(Data entries)
↓
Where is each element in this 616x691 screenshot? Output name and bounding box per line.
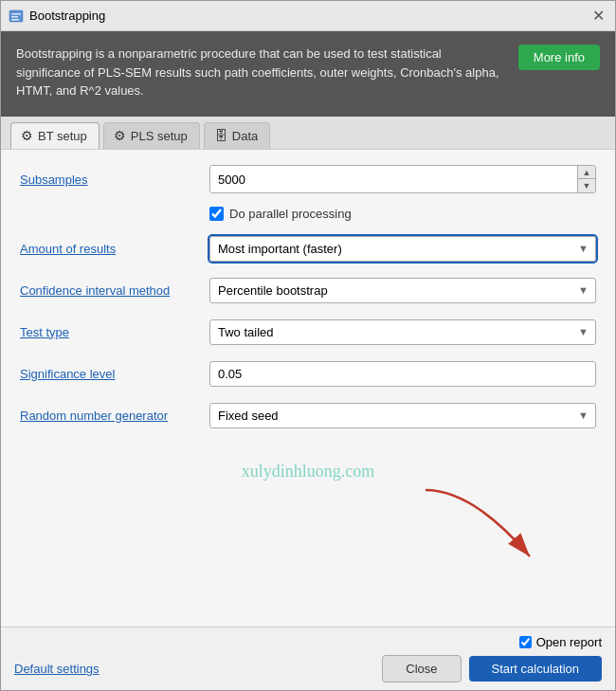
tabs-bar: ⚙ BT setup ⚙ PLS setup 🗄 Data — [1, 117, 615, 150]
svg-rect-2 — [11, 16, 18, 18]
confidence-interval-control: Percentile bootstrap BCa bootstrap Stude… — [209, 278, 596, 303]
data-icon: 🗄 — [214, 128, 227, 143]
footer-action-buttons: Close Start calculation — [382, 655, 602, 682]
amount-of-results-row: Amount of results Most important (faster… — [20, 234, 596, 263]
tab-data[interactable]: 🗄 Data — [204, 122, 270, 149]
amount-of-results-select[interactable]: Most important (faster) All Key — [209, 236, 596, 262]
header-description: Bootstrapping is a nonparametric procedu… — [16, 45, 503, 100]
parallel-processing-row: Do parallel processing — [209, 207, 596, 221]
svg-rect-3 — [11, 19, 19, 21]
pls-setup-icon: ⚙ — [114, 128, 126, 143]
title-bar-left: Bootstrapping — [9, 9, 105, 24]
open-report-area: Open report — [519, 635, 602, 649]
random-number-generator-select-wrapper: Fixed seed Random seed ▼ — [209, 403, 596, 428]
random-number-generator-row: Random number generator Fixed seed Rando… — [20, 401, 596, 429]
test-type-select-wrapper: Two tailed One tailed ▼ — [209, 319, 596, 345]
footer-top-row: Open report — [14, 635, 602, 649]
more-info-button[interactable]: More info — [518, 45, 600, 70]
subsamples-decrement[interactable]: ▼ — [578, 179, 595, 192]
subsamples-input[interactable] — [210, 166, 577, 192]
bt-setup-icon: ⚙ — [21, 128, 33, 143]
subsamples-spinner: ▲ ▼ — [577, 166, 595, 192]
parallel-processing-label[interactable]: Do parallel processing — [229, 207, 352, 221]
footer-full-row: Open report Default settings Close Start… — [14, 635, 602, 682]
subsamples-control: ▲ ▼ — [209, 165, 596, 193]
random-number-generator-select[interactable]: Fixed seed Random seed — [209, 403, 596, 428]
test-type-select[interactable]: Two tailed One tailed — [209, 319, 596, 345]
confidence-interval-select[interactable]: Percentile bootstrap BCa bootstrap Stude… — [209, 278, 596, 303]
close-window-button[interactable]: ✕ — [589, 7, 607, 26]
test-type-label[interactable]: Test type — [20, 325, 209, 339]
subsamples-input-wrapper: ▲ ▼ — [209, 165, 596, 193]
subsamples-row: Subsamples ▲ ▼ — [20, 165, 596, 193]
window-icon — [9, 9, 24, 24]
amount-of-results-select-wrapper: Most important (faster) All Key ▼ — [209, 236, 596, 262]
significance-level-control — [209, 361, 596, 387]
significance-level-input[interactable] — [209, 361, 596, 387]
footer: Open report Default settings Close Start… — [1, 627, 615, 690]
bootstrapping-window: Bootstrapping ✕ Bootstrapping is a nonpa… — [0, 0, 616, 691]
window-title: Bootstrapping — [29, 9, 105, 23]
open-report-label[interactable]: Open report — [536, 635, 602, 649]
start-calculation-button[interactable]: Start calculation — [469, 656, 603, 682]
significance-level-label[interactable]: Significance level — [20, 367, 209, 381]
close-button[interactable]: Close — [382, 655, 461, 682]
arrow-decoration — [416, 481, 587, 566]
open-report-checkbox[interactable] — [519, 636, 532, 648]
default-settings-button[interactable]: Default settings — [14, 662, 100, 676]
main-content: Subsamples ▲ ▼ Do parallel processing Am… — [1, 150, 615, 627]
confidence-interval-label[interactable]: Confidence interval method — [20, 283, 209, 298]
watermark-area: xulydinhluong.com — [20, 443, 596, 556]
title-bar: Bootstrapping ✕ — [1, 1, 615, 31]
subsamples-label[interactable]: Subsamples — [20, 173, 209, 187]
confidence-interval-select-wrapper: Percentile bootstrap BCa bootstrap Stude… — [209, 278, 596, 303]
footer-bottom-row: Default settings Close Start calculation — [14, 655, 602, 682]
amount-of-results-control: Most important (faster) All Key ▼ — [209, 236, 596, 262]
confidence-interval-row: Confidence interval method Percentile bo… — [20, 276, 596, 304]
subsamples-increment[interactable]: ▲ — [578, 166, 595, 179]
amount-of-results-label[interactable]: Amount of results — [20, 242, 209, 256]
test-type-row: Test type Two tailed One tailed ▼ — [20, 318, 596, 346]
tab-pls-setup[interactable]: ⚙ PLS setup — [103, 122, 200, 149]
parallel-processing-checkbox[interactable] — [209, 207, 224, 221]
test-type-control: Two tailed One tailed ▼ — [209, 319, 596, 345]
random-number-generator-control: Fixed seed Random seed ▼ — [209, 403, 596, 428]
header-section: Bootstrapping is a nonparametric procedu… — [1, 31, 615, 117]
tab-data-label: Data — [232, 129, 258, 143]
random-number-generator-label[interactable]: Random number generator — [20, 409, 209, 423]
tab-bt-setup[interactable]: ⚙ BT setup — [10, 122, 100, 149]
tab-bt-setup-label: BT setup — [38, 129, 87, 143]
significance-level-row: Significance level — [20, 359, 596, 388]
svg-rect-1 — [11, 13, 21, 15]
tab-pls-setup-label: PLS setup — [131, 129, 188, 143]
↑
** PROBLEM TO SOLVE **
Please copy the data above exactly, omitting the pictures.

** OUTPUT BELOW **
Where is each element in this 616x691 screenshot? Output name and bounding box per line.
tabs-bar: ⚙ BT setup ⚙ PLS setup 🗄 Data — [1, 117, 615, 150]
svg-rect-2 — [11, 16, 18, 18]
confidence-interval-control: Percentile bootstrap BCa bootstrap Stude… — [209, 278, 596, 303]
data-icon: 🗄 — [214, 128, 227, 143]
footer-action-buttons: Close Start calculation — [382, 655, 602, 682]
amount-of-results-row: Amount of results Most important (faster… — [20, 234, 596, 263]
tab-data[interactable]: 🗄 Data — [204, 122, 270, 149]
amount-of-results-select[interactable]: Most important (faster) All Key — [209, 236, 596, 262]
header-description: Bootstrapping is a nonparametric procedu… — [16, 45, 503, 100]
parallel-processing-row: Do parallel processing — [209, 207, 596, 221]
svg-rect-3 — [11, 19, 19, 21]
pls-setup-icon: ⚙ — [114, 128, 126, 143]
title-bar-left: Bootstrapping — [9, 9, 105, 24]
open-report-area: Open report — [519, 635, 602, 649]
random-number-generator-select-wrapper: Fixed seed Random seed ▼ — [209, 403, 596, 428]
random-number-generator-row: Random number generator Fixed seed Rando… — [20, 401, 596, 429]
test-type-select-wrapper: Two tailed One tailed ▼ — [209, 319, 596, 345]
footer-top-row: Open report — [14, 635, 602, 649]
more-info-button[interactable]: More info — [518, 45, 600, 70]
subsamples-decrement[interactable]: ▼ — [578, 179, 595, 192]
subsamples-input[interactable] — [210, 166, 577, 192]
bt-setup-icon: ⚙ — [21, 128, 33, 143]
subsamples-spinner: ▲ ▼ — [577, 166, 595, 192]
parallel-processing-label[interactable]: Do parallel processing — [229, 207, 352, 221]
footer-full-row: Open report Default settings Close Start… — [14, 635, 602, 682]
subsamples-control: ▲ ▼ — [209, 165, 596, 193]
random-number-generator-select[interactable]: Fixed seed Random seed — [209, 403, 596, 428]
test-type-select[interactable]: Two tailed One tailed — [209, 319, 596, 345]
confidence-interval-select[interactable]: Percentile bootstrap BCa bootstrap Stude… — [209, 278, 596, 303]
close-window-button[interactable]: ✕ — [589, 7, 607, 26]
test-type-label[interactable]: Test type — [20, 325, 209, 339]
subsamples-input-wrapper: ▲ ▼ — [209, 165, 596, 193]
subsamples-row: Subsamples ▲ ▼ — [20, 165, 596, 193]
window-icon — [9, 9, 24, 24]
amount-of-results-select-wrapper: Most important (faster) All Key ▼ — [209, 236, 596, 262]
significance-level-control — [209, 361, 596, 387]
significance-level-input[interactable] — [209, 361, 596, 387]
footer: Open report Default settings Close Start… — [1, 627, 615, 690]
bootstrapping-window: Bootstrapping ✕ Bootstrapping is a nonpa… — [0, 0, 616, 691]
window-title: Bootstrapping — [29, 9, 105, 23]
open-report-label[interactable]: Open report — [536, 635, 602, 649]
start-calculation-button[interactable]: Start calculation — [469, 656, 603, 682]
significance-level-label[interactable]: Significance level — [20, 367, 209, 381]
close-button[interactable]: Close — [382, 655, 461, 682]
arrow-decoration — [416, 481, 587, 566]
open-report-checkbox[interactable] — [519, 636, 532, 648]
default-settings-button[interactable]: Default settings — [14, 662, 100, 676]
main-content: Subsamples ▲ ▼ Do parallel processing Am… — [1, 150, 615, 627]
confidence-interval-label[interactable]: Confidence interval method — [20, 283, 209, 298]
watermark-area: xulydinhluong.com — [20, 443, 596, 556]
title-bar: Bootstrapping ✕ — [1, 1, 615, 31]
subsamples-label[interactable]: Subsamples — [20, 173, 209, 187]
confidence-interval-select-wrapper: Percentile bootstrap BCa bootstrap Stude… — [209, 278, 596, 303]
footer-bottom-row: Default settings Close Start calculation — [14, 655, 602, 682]
amount-of-results-control: Most important (faster) All Key ▼ — [209, 236, 596, 262]
confidence-interval-row: Confidence interval method Percentile bo… — [20, 276, 596, 304]
subsamples-increment[interactable]: ▲ — [578, 166, 595, 179]
amount-of-results-label[interactable]: Amount of results — [20, 242, 209, 256]
test-type-row: Test type Two tailed One tailed ▼ — [20, 318, 596, 346]
tab-pls-setup[interactable]: ⚙ PLS setup — [103, 122, 200, 149]
parallel-processing-checkbox[interactable] — [209, 207, 224, 221]
test-type-control: Two tailed One tailed ▼ — [209, 319, 596, 345]
random-number-generator-control: Fixed seed Random seed ▼ — [209, 403, 596, 428]
header-section: Bootstrapping is a nonparametric procedu… — [1, 31, 615, 117]
tab-data-label: Data — [232, 129, 258, 143]
random-number-generator-label[interactable]: Random number generator — [20, 409, 209, 423]
tab-bt-setup[interactable]: ⚙ BT setup — [10, 122, 100, 149]
tab-bt-setup-label: BT setup — [38, 129, 87, 143]
significance-level-row: Significance level — [20, 359, 596, 388]
svg-rect-1 — [11, 13, 21, 15]
tab-pls-setup-label: PLS setup — [131, 129, 188, 143]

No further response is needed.